The following data has a line with "Internasional" and a line with "نمایش گذاشتند، افزود: ابراهیم(ع)". Write out exactly those lines and all the lines between them.

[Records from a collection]
========================================

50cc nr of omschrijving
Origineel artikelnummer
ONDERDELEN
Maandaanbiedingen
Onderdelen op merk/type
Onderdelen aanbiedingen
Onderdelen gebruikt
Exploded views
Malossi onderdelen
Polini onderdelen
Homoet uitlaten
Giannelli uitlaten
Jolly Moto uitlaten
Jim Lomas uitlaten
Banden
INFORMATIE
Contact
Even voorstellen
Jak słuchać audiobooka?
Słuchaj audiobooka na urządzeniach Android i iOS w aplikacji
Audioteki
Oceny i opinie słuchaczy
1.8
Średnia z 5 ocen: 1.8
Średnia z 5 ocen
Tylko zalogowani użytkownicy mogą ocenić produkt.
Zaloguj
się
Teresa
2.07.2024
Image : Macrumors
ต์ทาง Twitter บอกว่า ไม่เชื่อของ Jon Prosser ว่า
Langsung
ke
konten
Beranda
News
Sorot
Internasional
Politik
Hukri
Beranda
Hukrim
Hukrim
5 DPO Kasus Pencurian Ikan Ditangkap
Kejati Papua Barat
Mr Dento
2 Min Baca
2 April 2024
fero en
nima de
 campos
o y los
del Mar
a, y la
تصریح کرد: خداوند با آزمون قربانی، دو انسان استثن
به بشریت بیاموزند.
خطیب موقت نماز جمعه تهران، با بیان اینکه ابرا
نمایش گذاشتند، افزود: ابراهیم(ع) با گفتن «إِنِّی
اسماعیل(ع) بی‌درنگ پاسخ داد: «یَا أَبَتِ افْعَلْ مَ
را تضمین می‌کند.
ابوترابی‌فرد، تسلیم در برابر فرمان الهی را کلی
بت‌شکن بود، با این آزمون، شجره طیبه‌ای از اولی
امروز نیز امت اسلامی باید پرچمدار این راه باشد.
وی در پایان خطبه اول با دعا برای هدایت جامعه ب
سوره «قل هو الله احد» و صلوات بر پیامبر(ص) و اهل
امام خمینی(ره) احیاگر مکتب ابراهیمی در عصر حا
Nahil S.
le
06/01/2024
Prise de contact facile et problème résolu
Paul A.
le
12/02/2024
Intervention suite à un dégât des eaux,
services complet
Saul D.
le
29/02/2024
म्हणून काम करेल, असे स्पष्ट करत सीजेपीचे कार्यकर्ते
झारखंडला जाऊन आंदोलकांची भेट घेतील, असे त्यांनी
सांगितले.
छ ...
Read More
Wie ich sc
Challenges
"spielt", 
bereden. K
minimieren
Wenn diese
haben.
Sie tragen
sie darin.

========================================

SOLUTION TO THIS TASK =>
Internasional
Politik
Hukri
Beranda
Hukrim
Hukrim
5 DPO Kasus Pencurian Ikan Ditangkap
Kejati Papua Barat
Mr Dento
2 Min Baca
2 April 2024
fero en
nima de
 campos
o y los
del Mar
a, y la
تصریح کرد: خداوند با آزمون قربانی، دو انسان استثن
به بشریت بیاموزند.
خطیب موقت نماز جمعه تهران، با بیان اینکه ابرا
نمایش گذاشتند، افزود: ابراهیم(ع) با گفتن «إِنِّی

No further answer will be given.